Samsung has a new "8-Point Battery Safety Check" process in tow, aiming to avoid future issues like the Galaxy Note 7 disaster.
The Samsung Galaxy Note 7 launched as an impressive flagship with top-notch specs, but it soon turned out to be a massive liability because of its exploding battery. Samsung was forced to recall the product, assess the issue, relaunch the device with a different battery, and recall it again because the new battery was still not safe.
After two Galaxy Note 7 recalls over exploding batteries, Samsung found itself in a really difficult position. The company conducted extensive investigations into the matter and it just released the official results of the Galaxy Note 7 probe, pointing at two different flaws that caused the explosions leading to the two Galaxy Note 7 recalls.
Reassessing The Manufacturing Process
The whole Galaxy Note 7 fiasco prompted Samsung to reassess the manufacturing process to ensure that its future devices are safe and the company has now come up with the 8-Point Battery Safety Check.
The new process aims to ensure the safety and reliability of Samsung devices and it entails a more rigorous set of battery tests and inspections.
Samsung 8-Point Battery Safety Check
"Since the Galaxy Note 7 recall, we've re-assessed every step of the smartphone manufacturing process and developed the 8-Point Battery Safety Check," says Samsung. "It involves putting our batteries through extreme testing, inside and out, followed by careful inspection by X-ray and the human eye. We are making a stronger commitment to safer devices."

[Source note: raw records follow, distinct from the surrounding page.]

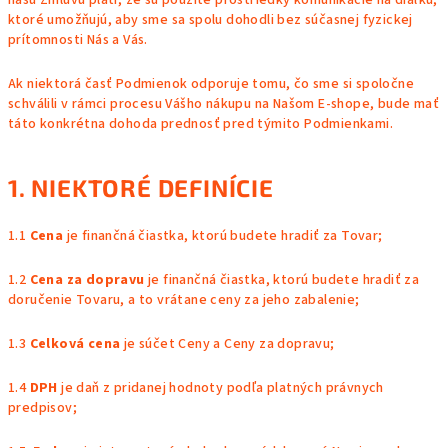
našu Zmluvu platí, že sú použité prostriedky komunikácie na diaľku,
ktoré umožňujú, aby sme sa spolu dohodli bez súčasnej fyzickej
prítomnosti Nás a Vás.
Ak niektorá časť Podmienok odporuje tomu, čo sme si spoločne
schválili v rámci procesu Vášho nákupu na Našom E-shope, bude mať
táto konkrétna dohoda prednosť pred týmito Podmienkami.
1. NIEKTORÉ DEFINÍCIE
1.1
Cena
je finančná čiastka, ktorú budete hradiť za Tovar;
1.2
Cena za dopravu
je finančná čiastka, ktorú budete hradiť za
doručenie Tovaru, a to vrátane ceny za jeho zabalenie;
1.3
Celková cena
je súčet Ceny a Ceny za dopravu;
1.4
DPH
je daň z pridanej hodnoty podľa platných právnych
predpisov;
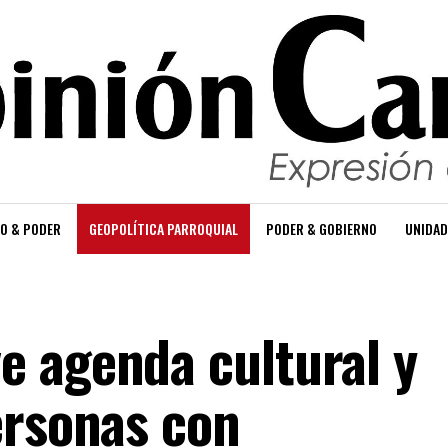
O & PODER
GEOPOLÍTICA PARROQUIAL
PODER & GOBIERNO
UNIDAD
 agenda cultural y
ersonas con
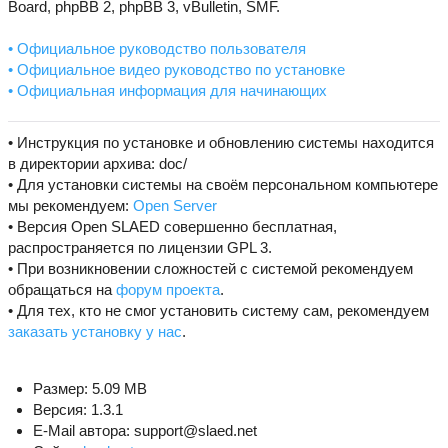
Board, phpBB 2, phpBB 3, vBulletin, SMF.
• Официальное руководство пользователя
• Официальное видео руководство по установке
• Официальная информация для начинающих
• Инструкция по установке и обновлению системы находится
в директории архива: doc/
• Для установки системы на своём персональном компьютере
мы рекомендуем:
Open Server
• Версия Open SLAED совершенно бесплатная,
распространяется по лицензии GPL 3.
• При возникновении сложностей с системой рекомендуем
обращаться на
форум проекта
.
• Для тех, кто не смог установить систему сам, рекомендуем
заказать установку у нас
.
Размер: 5.09 MB
Версия: 1.3.1
E-Mail автора: support@slaed.net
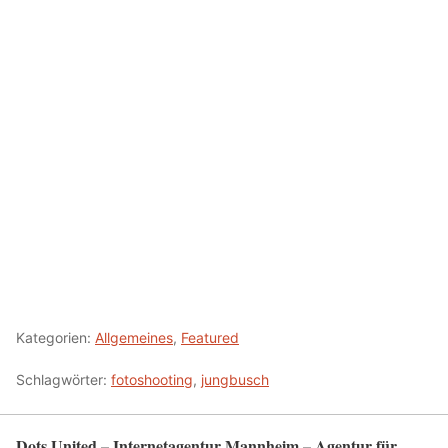
Kategorien:
Allgemeines
,
Featured
Schlagwörter:
fotoshooting
,
jungbusch
Dots United – Internetagentur Mannheim – Agentur für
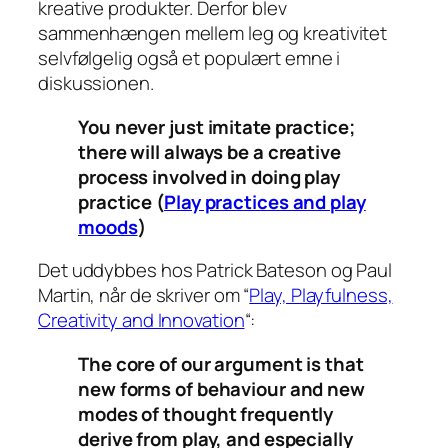
kreative produkter. Derfor blev
sammenhængen mellem leg og kreativitet
selvfølgelig også et populært emne i
diskussionen.
You never just imitate practice;
there will always be a creative
process involved in doing play
practice
(
Play practices and play
moods
)
Det uddybbes hos Patrick Bateson og Paul
Martin, når de skriver om “
Play, Playfulness,
Creativity and Innovation
“:
The core of our argument is that
new forms of behaviour and new
modes of thought frequently
derive from play, and especially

As part of this more rigorous testing process, Samsung will first conduct a durability test, pushing the battery to its limits to see how much it can endure. This includes overcharging the battery, puncturing it with a nail, and subjecting it to extreme temperatures.
The company will also conduct a visual inspection as well as X-ray the batteries so that Samsung engineers can find any potential abnormalities within the units. Samsung will also charge and discharge the batteries repeatedly, on a large scale, and conduct a Total Volatile Organic Compound test to further check the batteries' endurance.
Next up, company engineers will disassemble the battery units to assess their quality, including the state of the battery tab welding and insulation tape - two essential parts of a safe battery.
To simulate accelerated usage by device owners, the company will conduct an intensive test to see how the batteries fare. Lastly, a Delta Open Circuit Voltage test will check if there's any change in the batteries' voltage all throughout the manufacturing process, from the moment they hit assembly lines until the final product is made.
The more thorough 8-Point Battery Safety Check should ensure that the Samsung Galaxy S8 and other future Samsung devices don't pose the same safety threats as the ill-fated Galaxy Note 7.
That said, a Samsung executive confirmed that the Galaxy S8 will not make its debut at the Mobile World Congress 2017 event that takes place in late February-early March in Barcelona. Earlier rumors suggested as much, indicating that the Galaxy S8 would hit the scene in April.